What you need to do:
Verbatim copy without images: return all of the data as it stands.

Record extracts:
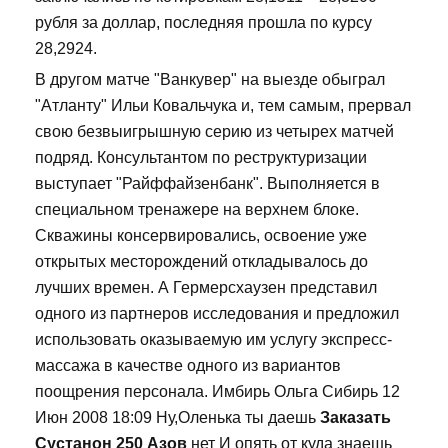
рубля за доллар, последняя прошла по курсу
28,2924.
В другом матче "Ванкувер" на выезде обыграл
"Атланту" Ильи Ковальчука и, тем самым, прервал
свою безвыигрышную серию из четырех матчей
подряд. Консультантом по реструктуризации
выступает "Райффайзенбанк". Выполняется в
специальном тренажере на верхнем блоке.
Скважины консервировались, освоение уже
открытых месторождений откладывалось до
лучших времен. А Гермерсхаузен представил
одного из партнеров исследования и предложил
использовать оказываемую им услугу экспресс-
массажа в качестве одного из вариантов
поощрения персонала. Имбирь Ольга Сибирь 12
Июн 2008 18:09 Ну,Оленька ты даешь
Заказать
Сустанон 250 Азов
нет И опять от куда знаешь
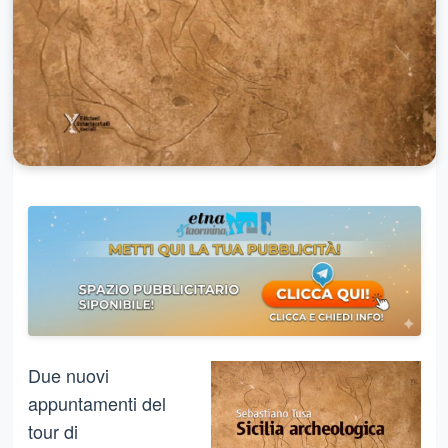
Due nuovi
appuntamenti del
tour di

Answer to the exercise:
рубля за доллар, последняя прошла по курсу
28,2924.
В другом матче "Ванкувер" на выезде обыграл
"Атланту" Ильи Ковальчука и, тем самым, прервал
свою безвыигрышную серию из четырех матчей
подряд. Консультантом по реструктуризации
выступает "Райффайзенбанк". Выполняется в
специальном тренажере на верхнем блоке.
Скважины консервировались, освоение уже
открытых месторождений откладывалось до
лучших времен. А Гермерсхаузен представил
одного из партнеров исследования и предложил
использовать оказываемую им услугу экспресс-
массажа в качестве одного из вариантов
поощрения персонала. Имбирь Ольга Сибирь 12
Июн 2008 18:09 Ну,Оленька ты даешь
Заказать
Сустанон 250 Азов
нет И опять от куда знаешь
Due nuovi
appuntamenti del
tour di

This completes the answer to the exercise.